Grape Of The Week: Nebbiolo
One of Italy’s most quintessential grapes, Nebbiolo is an ancient grape, whose name means ‘little foggy one,’ a reflection of the fog that surrounds the mountains in its home region. With thick skin that makes it ideal for aging, Nebbiolo produces rich, medium-bodied wines, with dry tannins and balanced acidity giving it a lovely structure. Notes of cherry, rose, leather, anise, and clay tantalize the palate, making Nebbiolo the perfect accompaniment with butternut squash ravioli, cream-based dishes, and roasted lamb.

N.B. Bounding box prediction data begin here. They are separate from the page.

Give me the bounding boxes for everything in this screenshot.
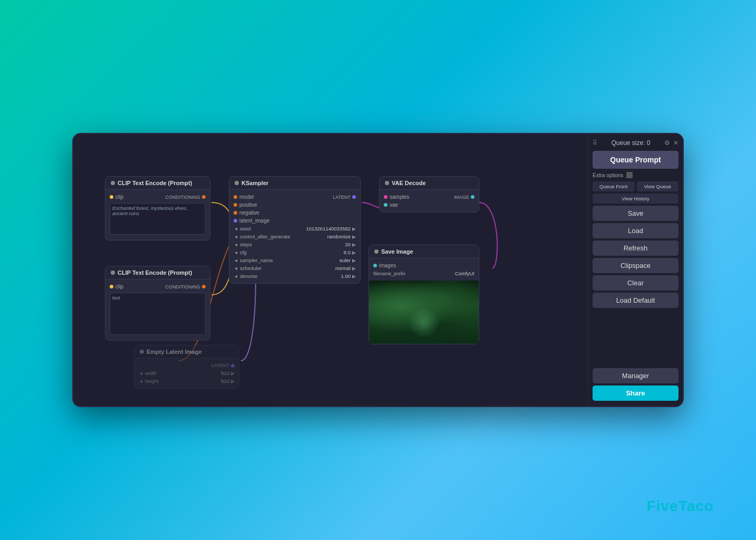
- ksampler-sampler-arrow: ◄: [234, 258, 238, 263]
- view-history-button[interactable]: View History: [593, 194, 679, 204]
- ksampler-header: KSampler: [229, 177, 360, 190]
- save-filename-row[interactable]: filename_prefix ComfyUI: [373, 269, 474, 277]
- ksampler-steps-arrow: ◄: [234, 242, 238, 247]
- clip1-clip-port: [110, 195, 113, 199]
- latent-height-label: height: [145, 378, 159, 384]
- ksampler-denoise-row[interactable]: ◄ denoise 1.00 ▶: [234, 272, 356, 280]
- ksampler-denoise-label: denoise: [240, 273, 257, 279]
- ksampler-control-row[interactable]: ◄ control_after_generate randomize ▶: [234, 233, 356, 240]
- ksampler-scheduler-label: scheduler: [240, 265, 261, 271]
- share-button[interactable]: Share: [593, 385, 679, 401]
- ksampler-seed-label: seed: [240, 226, 251, 232]
- save-status-dot: [374, 249, 379, 254]
- ksampler-latent-image-row: latent_image: [234, 217, 356, 225]
- queue-size-label: Queue size: 0: [611, 139, 650, 147]
- node-ksampler[interactable]: KSampler model LATENT: [229, 176, 361, 284]
- queue-front-button[interactable]: Queue Front: [593, 181, 635, 191]
- ksampler-cfg-value: 8.0: [344, 249, 351, 255]
- extra-options-label: Extra options: [593, 172, 623, 178]
- ksampler-cfg-btn[interactable]: ▶: [352, 250, 356, 255]
- load-button[interactable]: Load: [593, 223, 679, 238]
- ksampler-control-btn[interactable]: ▶: [352, 234, 356, 239]
- ksampler-steps-value: 20: [345, 242, 351, 247]
- vae-vae-port: [384, 203, 387, 207]
- clip2-clip-port: [110, 285, 113, 288]
- ksampler-body: model LATENT positive n: [229, 190, 360, 283]
- clipspace-button[interactable]: Clipspace: [593, 258, 679, 273]
- ksampler-positive-port: [234, 203, 237, 207]
- extra-options-row: Extra options: [593, 171, 679, 179]
- save-filename-value: ComfyUI: [455, 271, 474, 276]
- node-empty-latent[interactable]: Empty Latent Image LATENT ◄ width: [134, 345, 239, 389]
- view-queue-button[interactable]: View Queue: [637, 181, 679, 191]
- vae-vae-label: vae: [390, 202, 398, 208]
- gear-icon[interactable]: ⚙: [664, 139, 670, 147]
- save-images-row: images: [373, 262, 474, 269]
- ksampler-scheduler-arrow: ◄: [234, 266, 238, 271]
- node-clip1-header: CLIP Text Encode (Prompt): [105, 177, 210, 190]
- ksampler-scheduler-row[interactable]: ◄ scheduler normal ▶: [234, 264, 356, 272]
- canvas-area[interactable]: CLIP Text Encode (Prompt) clip CONDITION…: [73, 134, 588, 406]
- vae-samples-row: samples IMAGE: [384, 193, 474, 201]
- clip2-conditioning-port: [202, 285, 206, 288]
- refresh-button[interactable]: Refresh: [593, 240, 679, 256]
- ksampler-negative-label: negative: [239, 210, 259, 216]
- node-clip1-clip-row: clip CONDITIONING: [110, 193, 206, 201]
- ksampler-negative-port: [234, 211, 237, 215]
- close-icon[interactable]: ✕: [673, 139, 679, 147]
- node-clip2-status-dot: [111, 271, 115, 275]
- latent-header: Empty Latent Image: [134, 345, 239, 359]
- clear-button[interactable]: Clear: [593, 275, 679, 291]
- ksampler-model-port: [234, 195, 237, 199]
- brand-text1: Five: [647, 498, 679, 514]
- latent-height-btn[interactable]: ▶: [231, 379, 235, 384]
- ksampler-sampler-row[interactable]: ◄ sampler_name euler ▶: [234, 256, 356, 264]
- ksampler-sampler-value: euler: [340, 257, 351, 263]
- forest-glow: [408, 307, 440, 339]
- ksampler-latent-image-label: latent_image: [239, 218, 269, 224]
- clip2-conditioning-label: CONDITIONING: [166, 284, 201, 290]
- ksampler-seed-row[interactable]: ◄ seed 1013261140033582 ▶: [234, 225, 356, 233]
- ksampler-sampler-label: sampler_name: [240, 257, 273, 263]
- node-clip2-header: CLIP Text Encode (Prompt): [105, 266, 210, 279]
- node-clip-text-encode-1[interactable]: CLIP Text Encode (Prompt) clip CONDITION…: [105, 176, 210, 240]
- node-save-image[interactable]: Save Image images filename_prefix ComfyU…: [369, 245, 479, 344]
- node-clip2-title: CLIP Text Encode (Prompt): [118, 269, 192, 276]
- clip1-conditioning-label: CONDITIONING: [166, 195, 201, 200]
- ksampler-cfg-row[interactable]: ◄ cfg 8.0 ▶: [234, 248, 356, 256]
- latent-height-arrow: ◄: [139, 379, 143, 384]
- ksampler-sampler-btn[interactable]: ▶: [352, 258, 356, 263]
- clip1-clip-label: clip: [115, 194, 123, 200]
- ksampler-control-arrow: ◄: [234, 234, 238, 239]
- clip2-text-area[interactable]: text: [110, 293, 206, 335]
- load-default-button[interactable]: Load Default: [593, 293, 679, 308]
- latent-width-row[interactable]: ◄ width 512 ▶: [139, 369, 235, 377]
- clip1-text: Enchanted forest, mysterious elves, anci…: [112, 206, 188, 216]
- clip1-text-area[interactable]: Enchanted forest, mysterious elves, anci…: [110, 203, 206, 235]
- save-header: Save Image: [369, 245, 479, 258]
- manager-button[interactable]: Manager: [593, 368, 679, 383]
- ksampler-steps-btn[interactable]: ▶: [352, 242, 356, 247]
- ksampler-scheduler-btn[interactable]: ▶: [352, 266, 356, 271]
- latent-width-btn[interactable]: ▶: [231, 371, 235, 376]
- ksampler-negative-row: negative: [234, 209, 356, 217]
- vae-samples-port: [384, 195, 387, 199]
- vae-image-label: IMAGE: [454, 195, 469, 200]
- latent-height-row[interactable]: ◄ height 512 ▶: [139, 377, 235, 385]
- ksampler-latent-port: [352, 195, 356, 199]
- vae-body: samples IMAGE vae: [380, 190, 479, 212]
- brand-text2: Taco: [679, 498, 714, 514]
- extra-options-checkbox[interactable]: [626, 172, 633, 178]
- ksampler-control-label: control_after_generate: [240, 234, 290, 239]
- ksampler-denoise-arrow: ◄: [234, 274, 238, 279]
- ksampler-scheduler-value: normal: [335, 265, 351, 271]
- latent-title: Empty Latent Image: [147, 349, 202, 355]
- save-button[interactable]: Save: [593, 206, 679, 221]
- queue-prompt-button[interactable]: Queue Prompt: [593, 151, 679, 169]
- ksampler-denoise-btn[interactable]: ▶: [352, 274, 356, 279]
- node-clip1-title: CLIP Text Encode (Prompt): [118, 180, 192, 186]
- node-vae-decode[interactable]: VAE Decode samples IMAGE vae: [379, 176, 479, 213]
- ksampler-steps-row[interactable]: ◄ steps 20 ▶: [234, 240, 356, 248]
- ksampler-seed-btn[interactable]: ▶: [352, 226, 356, 232]
- node-clip-text-encode-2[interactable]: CLIP Text Encode (Prompt) clip CONDITION…: [105, 266, 210, 341]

With Piedmont accounting for a little over 50 percent of the hectares dedicated to Nebbiolo in Italy, Barolo and Barbaresco are the most well-known Nebbiolo-based wines. A pale garnet in color, Barolos tend to be fuller-bodied and fruity, with common descriptor notes of tar and roses. Barolos are aged for a total of three years, with 18 months spent in oak barrels, and can vary in notes based on their soil type: limestone or sandstone. On the other hand, Barbaresco wines are aged for 26 months, with nine months spent in the barrel. Grown in limestone soil, Barbaresco wines are less earthy and tannic, offering more red fruit notes. An Italian gem, Nebbiolo is also produced in various other wine countries like the United States, Chile, Argentina, South Africa and New Zealand.